Funktionelle Gesundheit (ICF)

Die ICD stellt ein Klassifikationssystem für die Einordnung von Störungen der Gesundheit dar. Funktionsfähigkeit und Behinderung, verbunden mit einem Gesundheitsproblem, sind Thema der ICF. Die WHO beschreibt Gesundheit als Wechselwirkung zwischen den Komponenten Aktivitäten, Teilhabe, Umweltfaktoren (gleichbedeutend mit Kontextfaktoren) und personalen Faktoren. Es besteht eine dynamische Wechselbeziehung und durchgängig vielschichtige Interaktion zwischen diesen Komponenten der funktionalen Gesundheit (Abb. 3).

Abb. 3: Wechselwirkungen zwischen den Komponenten der ICF (DIMDI 2005, 23)

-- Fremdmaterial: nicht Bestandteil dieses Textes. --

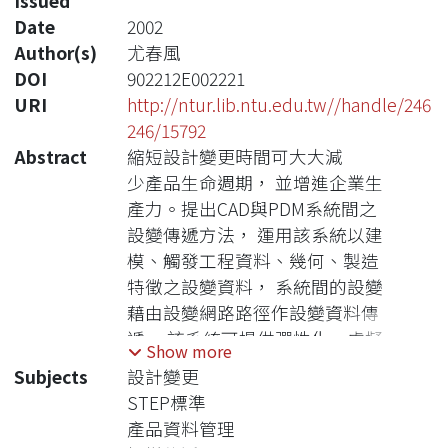
Issued
Date
2002
Author(s)
尤春風
DOI
902212E002221
URI
http://ntur.lib.ntu.edu.tw//handle/246
246/15792
Abstract
縮短設計變更時間可大大減
少產品生命週期， 並增進企業生
產力。提出CAD與PDM系統間之
設變傳遞方法， 運用該系統以建
模、觸發工程資料、幾何、製造
特徵之設變資料， 系統間的設變
藉由設變網路路徑作設變資料傳
遞， 該系統可提供彈性化、虛擬
Show more
整合的方式以建構設變傳遞系統
Subjects
設計變更
運作環境， 透過設變網路的定義
STEP標準
與推理邏輯將設變影響項目與設
產品資料管理
變順序計算出來， 並進行實際設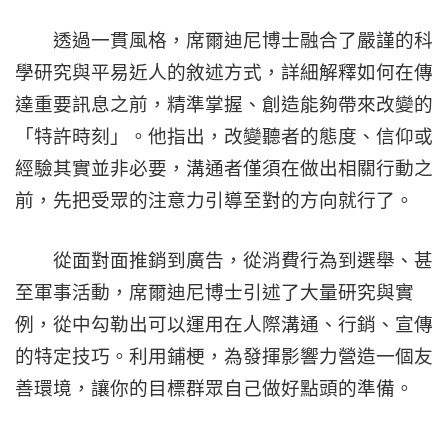
透過一貫風格，席爾迪尼博士融合了嚴謹的科
學研究與平易近人的敘述方式，詳細解釋如何在傳
達重要訊息之前，精準掌握、創造能夠帶來改變的
「特許時刻」。他指出，改變聽者的態度、信仰或
經驗其實並非必要，溝通者僅須在做出相關行動之
前，先把受眾的注意力引導至對的方向就行了。
從面對面推銷到廣告，從消費行為到選舉、甚
至軍事活動，席爾迪尼博士引述了大量研究與實
例，從中勾勒出可以運用在人際溝通、行銷、宣傳
的特定技巧。利用鋪梗，為發揮影響力營造一個友
善環境，讓你的目標群眾自己做好點頭的準備。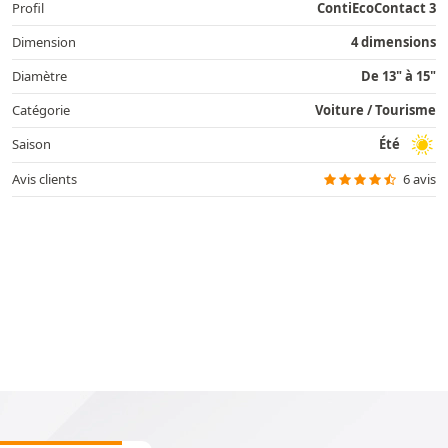
Profil
ContiEcoContact 3
Dimension
4 dimensions
Diamètre
De 13" à 15"
Catégorie
Voiture / Tourisme
Saison
Été
Avis clients
6 avis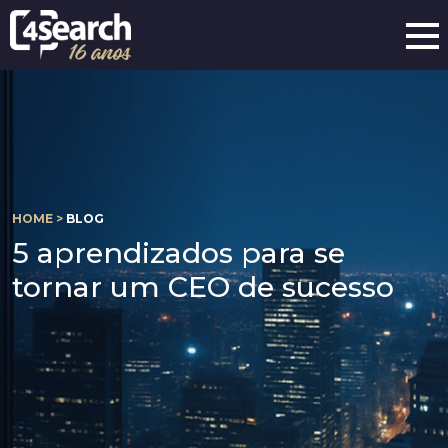
HOME >
BLOG
5 aprendizados para se
tornar um CEO de sucesso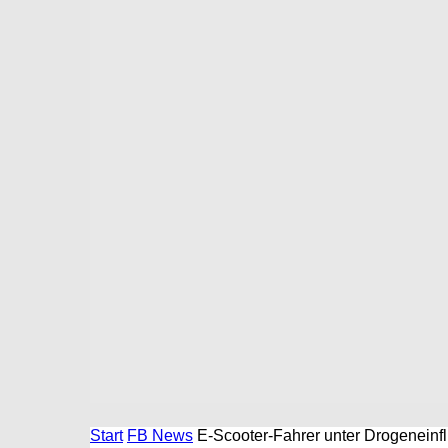
Start
FB News
E-Scooter-Fahrer unter Drogeneinf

Die ICF versteht unter dem Begriff Körperstrukturen die anatomische Basis des menschlichen Körpers, wie z. B. Organe, Muskelskelettsystem. Unter Körperfunktionen werden die physiologischen Funktionen von Körpersystemen (einschließlich der mentalen Funktionen) verstanden (Deutsches Institut für Medizinische Dokumentation und Information DIMDI 2005).

Körperstrukturen und -funktionen können beeinträchtigt werden, so dass diese von der Norm abweichen oder sogar verloren gehen (Begriff der Schädigung) (Deutsches Institut für Medizinische Dokumentation und Information DIMDI 2005). Mit der Komponente Aktivität wird die Durchführung einer Aufgabe oder Handlung (Aktion) durch einen Menschen beschrieben (Deutsches Institut für Medizinische Dokumentation und Information DIMDI 2005). Partizipation (Teilhabe) beschreibt das Einbezogensein des Menschen in eine Lebenssituation. Sind Aktivitäten beeinträchtigt, kann eine Person Einschränkungen bei der Durchführung einer Handlung haben.

Förder- / Barrierefaktoren

Eingeschränkte Handlungsfähigkeit kann ein Barierrefaktor beim Einbezogensein in eine Lebenssituation darstellen (Beeinträchtigung der Partizipation / Teilhabe). Die Komponente der Umweltfaktoren oder auch Kontextfaktoren beschreibt die materielle, soziale und einstellungsbezogene Umwelt, in der Menschen ihr Dasein führen. Umweltfaktoren können gesundheitsförderlich sein (Förderfaktoren) oder als gesundheitliche Barrieren (Barrierefaktoren) eingeschätzt werden (Deutsches Institut für Medizinische Dokumentation und Information DIMDI 2005).

Personenbezogene Faktoren werden den Kontextfaktoren zugeordnet. Sie beinhalten Faktoren, die sich auf die betrachtete Person beziehen, wie beispielsweise Alter, Geschlecht, sozialer Status, Lebenserfahrung usw. Diese werden in der ICF nicht klassifiziert (Deutsches Institut für Medizinische Dokumentation und Information DIMDI). Kontextfaktoren können Förderfaktoren oder Barrieren darstellen. Als Förderfaktoren werden Faktoren in der Umwelt einer Person klassifiziert, welche die Funktionsfähigkeit eines Menschen unterstützen (Deutsches Institut für Medizinische Dokumentation und Information DIMDI 2005). Zu den Förderfaktoren gehören z. B. die

„Verfügbarkeit relevanter Hilfstechnologie, positive Einstellungen der Menschen zu Behinderung, sowie Dienste, Systeme und Handlungsgrundsätze, die darauf abzielen, alle Menschen mit Gesundheitsproblemen in alle Lebensbereiche einzubeziehen“ (Deutsches Institut für Medizinische Dokumentation und Information DIMDI 2005, 147).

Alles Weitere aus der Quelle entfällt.